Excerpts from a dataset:

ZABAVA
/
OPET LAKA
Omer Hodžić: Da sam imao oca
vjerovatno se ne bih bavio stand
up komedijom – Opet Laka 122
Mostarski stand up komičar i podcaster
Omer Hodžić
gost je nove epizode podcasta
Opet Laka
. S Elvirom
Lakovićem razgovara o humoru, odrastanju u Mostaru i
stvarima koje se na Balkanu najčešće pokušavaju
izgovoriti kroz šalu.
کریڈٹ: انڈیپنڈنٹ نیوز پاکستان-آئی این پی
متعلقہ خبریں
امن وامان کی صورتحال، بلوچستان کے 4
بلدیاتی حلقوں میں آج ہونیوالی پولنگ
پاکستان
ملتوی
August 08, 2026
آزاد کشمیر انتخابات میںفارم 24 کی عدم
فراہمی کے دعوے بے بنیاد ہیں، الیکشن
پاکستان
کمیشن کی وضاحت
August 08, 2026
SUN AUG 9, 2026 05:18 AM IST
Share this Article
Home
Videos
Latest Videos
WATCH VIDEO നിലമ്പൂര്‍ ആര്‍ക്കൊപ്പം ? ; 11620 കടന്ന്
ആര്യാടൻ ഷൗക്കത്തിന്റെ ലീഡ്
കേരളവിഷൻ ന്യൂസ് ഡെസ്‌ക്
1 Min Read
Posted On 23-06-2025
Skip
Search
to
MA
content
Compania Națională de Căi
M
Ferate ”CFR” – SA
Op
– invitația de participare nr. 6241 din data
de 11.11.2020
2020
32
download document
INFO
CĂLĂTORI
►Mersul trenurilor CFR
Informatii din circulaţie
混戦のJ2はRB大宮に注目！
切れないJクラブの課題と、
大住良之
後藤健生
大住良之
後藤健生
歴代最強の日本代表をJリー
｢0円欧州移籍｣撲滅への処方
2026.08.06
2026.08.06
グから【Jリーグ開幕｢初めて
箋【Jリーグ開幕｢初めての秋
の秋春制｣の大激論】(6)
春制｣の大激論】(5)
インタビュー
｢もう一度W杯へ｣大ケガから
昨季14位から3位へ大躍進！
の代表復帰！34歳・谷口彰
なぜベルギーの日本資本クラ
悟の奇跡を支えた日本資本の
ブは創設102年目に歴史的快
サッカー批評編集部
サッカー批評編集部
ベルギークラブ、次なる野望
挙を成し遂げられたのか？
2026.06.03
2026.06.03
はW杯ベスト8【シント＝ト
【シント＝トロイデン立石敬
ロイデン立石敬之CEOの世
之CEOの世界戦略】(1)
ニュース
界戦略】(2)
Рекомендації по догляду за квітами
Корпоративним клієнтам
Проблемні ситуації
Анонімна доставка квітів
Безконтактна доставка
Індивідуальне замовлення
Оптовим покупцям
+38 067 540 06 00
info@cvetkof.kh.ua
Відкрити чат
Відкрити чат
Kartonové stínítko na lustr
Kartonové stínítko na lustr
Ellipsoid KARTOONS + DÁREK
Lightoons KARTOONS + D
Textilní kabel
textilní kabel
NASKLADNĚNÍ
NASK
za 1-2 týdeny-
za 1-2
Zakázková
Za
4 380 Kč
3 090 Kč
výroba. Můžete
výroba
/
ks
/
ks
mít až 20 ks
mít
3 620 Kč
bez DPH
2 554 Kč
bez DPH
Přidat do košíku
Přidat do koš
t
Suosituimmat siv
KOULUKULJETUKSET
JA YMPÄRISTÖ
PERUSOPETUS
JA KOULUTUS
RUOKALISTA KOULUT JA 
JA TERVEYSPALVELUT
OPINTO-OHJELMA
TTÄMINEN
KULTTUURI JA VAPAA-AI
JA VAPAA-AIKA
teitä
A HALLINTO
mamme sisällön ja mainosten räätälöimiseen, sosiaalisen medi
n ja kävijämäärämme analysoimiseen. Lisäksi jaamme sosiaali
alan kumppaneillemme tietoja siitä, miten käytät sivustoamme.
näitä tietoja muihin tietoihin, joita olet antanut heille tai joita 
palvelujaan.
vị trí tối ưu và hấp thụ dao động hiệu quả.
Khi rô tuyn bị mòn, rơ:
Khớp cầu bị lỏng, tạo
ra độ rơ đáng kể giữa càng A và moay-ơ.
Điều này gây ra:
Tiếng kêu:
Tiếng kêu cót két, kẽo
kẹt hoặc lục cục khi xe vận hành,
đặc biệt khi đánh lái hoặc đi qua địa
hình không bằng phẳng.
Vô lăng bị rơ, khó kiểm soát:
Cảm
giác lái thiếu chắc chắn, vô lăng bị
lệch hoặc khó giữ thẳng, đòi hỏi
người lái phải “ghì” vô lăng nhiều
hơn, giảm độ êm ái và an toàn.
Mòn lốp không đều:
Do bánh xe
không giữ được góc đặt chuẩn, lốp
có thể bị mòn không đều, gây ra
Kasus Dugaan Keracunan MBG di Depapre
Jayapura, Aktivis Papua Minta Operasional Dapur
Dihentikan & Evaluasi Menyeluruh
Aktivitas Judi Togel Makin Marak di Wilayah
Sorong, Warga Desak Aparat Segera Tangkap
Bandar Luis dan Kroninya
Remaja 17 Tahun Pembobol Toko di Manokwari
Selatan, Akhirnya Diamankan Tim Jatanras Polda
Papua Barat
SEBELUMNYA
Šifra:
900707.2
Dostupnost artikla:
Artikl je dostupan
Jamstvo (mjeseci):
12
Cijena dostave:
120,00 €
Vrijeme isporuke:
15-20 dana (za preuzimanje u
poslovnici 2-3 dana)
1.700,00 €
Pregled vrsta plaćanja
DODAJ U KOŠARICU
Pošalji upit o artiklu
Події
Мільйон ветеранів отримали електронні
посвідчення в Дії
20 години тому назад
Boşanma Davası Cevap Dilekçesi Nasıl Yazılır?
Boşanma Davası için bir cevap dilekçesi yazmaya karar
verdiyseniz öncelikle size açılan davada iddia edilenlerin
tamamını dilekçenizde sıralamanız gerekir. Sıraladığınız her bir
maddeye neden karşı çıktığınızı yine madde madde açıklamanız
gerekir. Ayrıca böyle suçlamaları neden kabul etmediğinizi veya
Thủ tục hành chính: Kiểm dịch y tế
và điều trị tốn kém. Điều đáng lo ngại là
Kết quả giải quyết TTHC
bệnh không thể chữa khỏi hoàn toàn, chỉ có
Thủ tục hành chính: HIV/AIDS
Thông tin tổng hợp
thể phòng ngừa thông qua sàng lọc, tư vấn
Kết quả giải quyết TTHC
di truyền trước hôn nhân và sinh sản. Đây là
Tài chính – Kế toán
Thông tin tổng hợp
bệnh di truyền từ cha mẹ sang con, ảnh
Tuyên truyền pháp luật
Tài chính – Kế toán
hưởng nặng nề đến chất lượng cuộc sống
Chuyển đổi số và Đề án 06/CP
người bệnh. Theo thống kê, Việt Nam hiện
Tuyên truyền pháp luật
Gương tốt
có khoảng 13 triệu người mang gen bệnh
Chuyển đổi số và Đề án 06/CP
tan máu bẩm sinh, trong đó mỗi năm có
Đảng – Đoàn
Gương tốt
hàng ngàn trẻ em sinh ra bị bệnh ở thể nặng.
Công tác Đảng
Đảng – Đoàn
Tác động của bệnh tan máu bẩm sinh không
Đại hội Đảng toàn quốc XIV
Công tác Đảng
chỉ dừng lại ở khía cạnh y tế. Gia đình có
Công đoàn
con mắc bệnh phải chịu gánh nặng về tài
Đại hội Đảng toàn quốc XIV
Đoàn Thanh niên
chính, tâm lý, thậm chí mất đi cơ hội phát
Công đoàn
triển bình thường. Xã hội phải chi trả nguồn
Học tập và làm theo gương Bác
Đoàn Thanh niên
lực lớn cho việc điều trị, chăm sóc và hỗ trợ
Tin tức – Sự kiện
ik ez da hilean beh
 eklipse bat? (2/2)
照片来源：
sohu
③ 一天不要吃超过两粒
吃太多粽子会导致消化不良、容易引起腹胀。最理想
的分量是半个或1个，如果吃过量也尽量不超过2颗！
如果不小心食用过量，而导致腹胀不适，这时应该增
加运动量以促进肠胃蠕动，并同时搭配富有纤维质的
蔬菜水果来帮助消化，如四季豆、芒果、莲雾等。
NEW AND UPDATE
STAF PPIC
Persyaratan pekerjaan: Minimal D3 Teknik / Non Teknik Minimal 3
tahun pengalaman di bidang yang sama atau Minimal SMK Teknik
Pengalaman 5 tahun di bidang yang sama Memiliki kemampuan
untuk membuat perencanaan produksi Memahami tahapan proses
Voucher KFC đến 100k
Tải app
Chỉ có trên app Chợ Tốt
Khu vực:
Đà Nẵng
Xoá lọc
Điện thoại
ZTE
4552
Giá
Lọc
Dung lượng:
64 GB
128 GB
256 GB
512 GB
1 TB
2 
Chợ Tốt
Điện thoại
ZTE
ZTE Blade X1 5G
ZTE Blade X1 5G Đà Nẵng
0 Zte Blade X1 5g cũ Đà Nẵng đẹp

§ Task instructions
Find the lines in the data that include "Blade", then copy each of them.

§ Task solution
ZTE Blade X1 5G
ZTE Blade X1 5G Đà Nẵng
0 Zte Blade X1 5g cũ Đà Nẵng đẹp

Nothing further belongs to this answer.